# What's Your Sewer IQ? Take Our I/I Quiz.



## Plumbus (Aug 4, 2008)

http://blog.envirosight.com/whats-your- ... filtration


----------



## fixitright (Jan 5, 2012)

Fun test but I hate giving out my personal data.


----------



## Tommy plumber (Feb 19, 2010)

I got 4 out of 10. I never heard of those terms.

And to not get a bunch of un-wanted e-mails from them, I put all phony information at the end..........:devil3:


Sorry Manny Williams......LOL


----------



## GAN (Jul 10, 2012)

Well hell, need to study more.


----------



## Spacepirate (Jan 16, 2018)

I got 4 out of 10 as well.  I think its rigged.


----------



## OpenSights (Mar 23, 2015)

3 out of 10 here... false info here too.


----------



## Debo22 (Feb 15, 2015)

I probably failed big but I didn't stick around for the results.


----------



## MACPLUMB777 (Jun 18, 2008)

7 out of 10 and used false Information,
I wish they would show which ones you missed


----------



## Tommy plumber (Feb 19, 2010)

Manny Williams at Att.net is going to be scratching his head, unless this junk ends up in his spam folder.

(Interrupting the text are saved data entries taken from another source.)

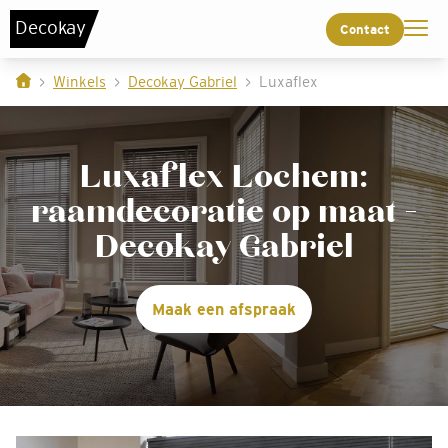
De
c
o
k
a
y
Contact
Winkels
Decokay Gabriel
Luxaflex
Luxaflex Lochem:
raamdecoratie op maat -
Decokay Gabriel
Maak een afspraak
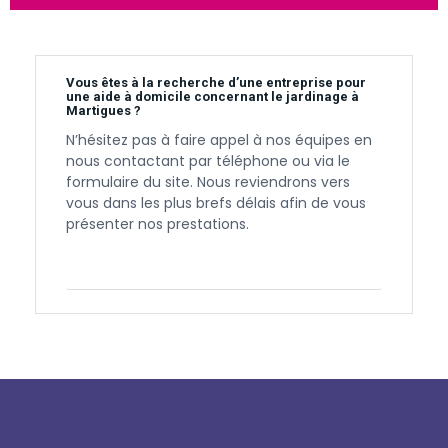
Vous êtes à la recherche d’une entreprise pour
une aide à domicile concernant le jardinage à
Martigues ?
N’hésitez pas à faire appel à nos équipes en
nous contactant par téléphone ou via le
formulaire du site. Nous reviendrons vers
vous dans les plus brefs délais afin de vous
présenter nos prestations.
Contactez-nous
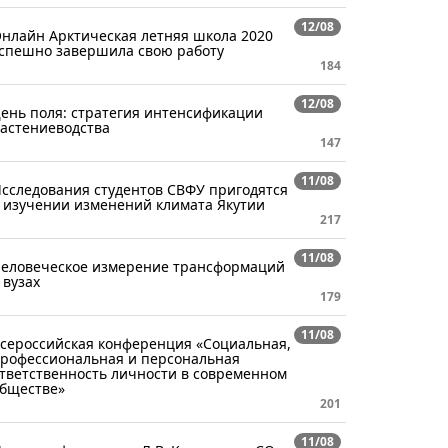
12/08
нлайн Арктическая летняя школа 2020
спешно завершила свою работу
184
12/08
ень поля: стратегия интенсификации
астениеводства
147
11/08
сследования студентов СВФУ пригодятся
 изучении изменений климата Якутии
217
11/08
еловеческое измерение трансформаций
 вузах
179
11/08
сероссийская конференция «Социальная,
рофессиональная и персональная
тветственность личности в современном
бществе»
201
11/08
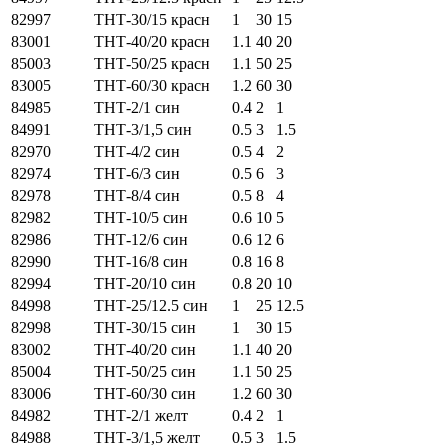
82997
ТНТ-30/15 красн
1
30
15
83001
ТНТ-40/20 красн
1.1
40
20
85003
ТНТ-50/25 красн
1.1
50
25
83005
ТНТ-60/30 красн
1.2
60
30
84985
ТНТ-2/1 син
0.4
2
1
84991
ТНТ-3/1,5 син
0.5
3
1.5
82970
ТНТ-4/2 син
0.5
4
2
82974
ТНТ-6/3 син
0.5
6
3
82978
ТНТ-8/4 син
0.5
8
4
82982
ТНТ-10/5 син
0.6
10
5
82986
ТНТ-12/6 син
0.6
12
6
82990
ТНТ-16/8 син
0.8
16
8
82994
ТНТ-20/10 син
0.8
20
10
84998
ТНТ-25/12.5 син
1
25
12.5
82998
ТНТ-30/15 син
1
30
15
83002
ТНТ-40/20 син
1.1
40
20
85004
ТНТ-50/25 син
1.1
50
25
83006
ТНТ-60/30 син
1.2
60
30
84982
ТНТ-2/1 желт
0.4
2
1
84988
ТНТ-3/1,5 желт
0.5
3
1.5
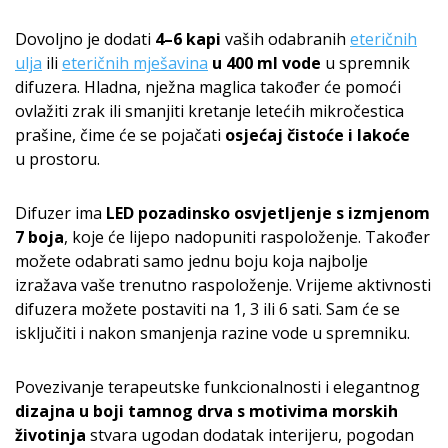
Dovoljno je dodati
4–6 kapi
vaših odabranih
eteričnih
ulja
ili
eteričnih mješavina
u 400 ml vode
u spremnik
difuzera. Hladna, nježna maglica također će pomoći
ovlažiti zrak ili smanjiti kretanje letećih mikročestica
prašine, čime će se pojačati
osjećaj čistoće i lakoće
u prostoru.
Difuzer ima
LED pozadinsko osvjetljenje s izmjenom
7 boja
, koje će lijepo nadopuniti raspoloženje. Također
možete odabrati samo jednu boju koja najbolje
izražava vaše trenutno raspoloženje. Vrijeme aktivnosti
difuzera možete postaviti na 1, 3 ili 6 sati. Sam će se
isključiti i nakon smanjenja razine vode u spremniku.
Povezivanje terapeutske funkcionalnosti i elegantnog
dizajna u boji tamnog drva s motivima morskih
životinja
stvara ugodan dodatak interijeru, pogodan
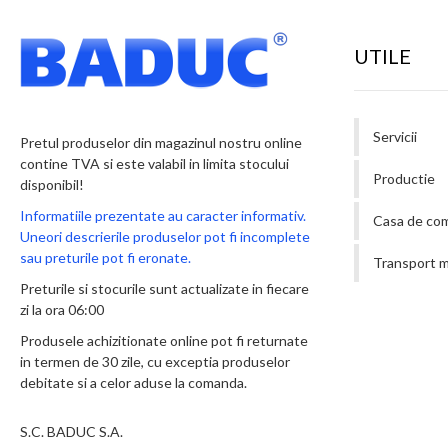
UTILE
Servicii
Pretul produselor din magazinul nostru online
contine TVA si este valabil in limita stocului
Productie
disponibil!
Informatiile prezentate au caracter informativ.
Casa de co
Uneori descrierile produselor pot fi incomplete
sau preturile pot fi eronate.
Transport m
Preturile si stocurile sunt actualizate in fiecare
zi la ora 06:00
Produsele achizitionate online pot fi returnate
in termen de 30 zile, cu exceptia produselor
debitate si a celor aduse la comanda.
S.C. BADUC S.A.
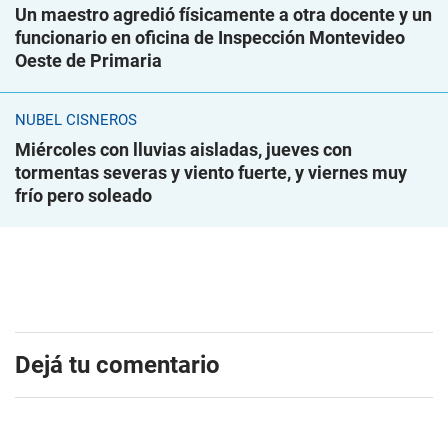
Un maestro agredió físicamente a otra docente y un
funcionario en oficina de Inspección Montevideo
Oeste de Primaria
NUBEL CISNEROS
Miércoles con lluvias aisladas, jueves con
tormentas severas y viento fuerte, y viernes muy
frío pero soleado
Dejá tu comentario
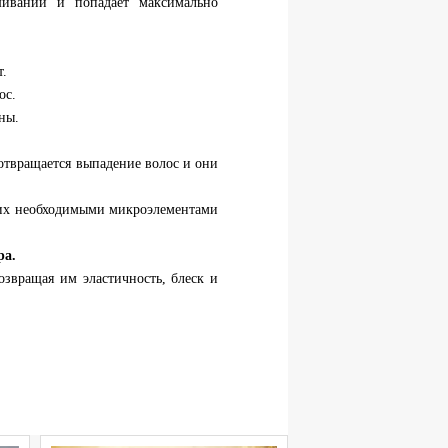
ивании и попадает максимально
т.
ос.
ны.
отвращается выпадение волос и они
 их необходимыми микроэлементами
ра.
озвращая им эластичность, блеск и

By the way, this reminds me, have you guys heard of Hiya? It's an app that I downloaded on my smartphone. Since I work alone, my cell number is also my business line. And I was getting a bunch of tele marketing calls. God, I hate those calls........:vs_mad:



So I found Hiya, and put it on my phone. Now when a spammer, or bogus call comes to my phone, the Hiya app displays a warning such as 'potential call spoofing' or 'Robocaller'.


----------



## OpenSights (Mar 23, 2015)

I’m going to look that up and get it! 

Generally out of state numbers I don’t answer, sometimes they are legit customers, but 90% of the time sales calls.


----------



## ptcass (Oct 17, 2016)

I know mine is pretty sh*tty. Ha

CBB


----------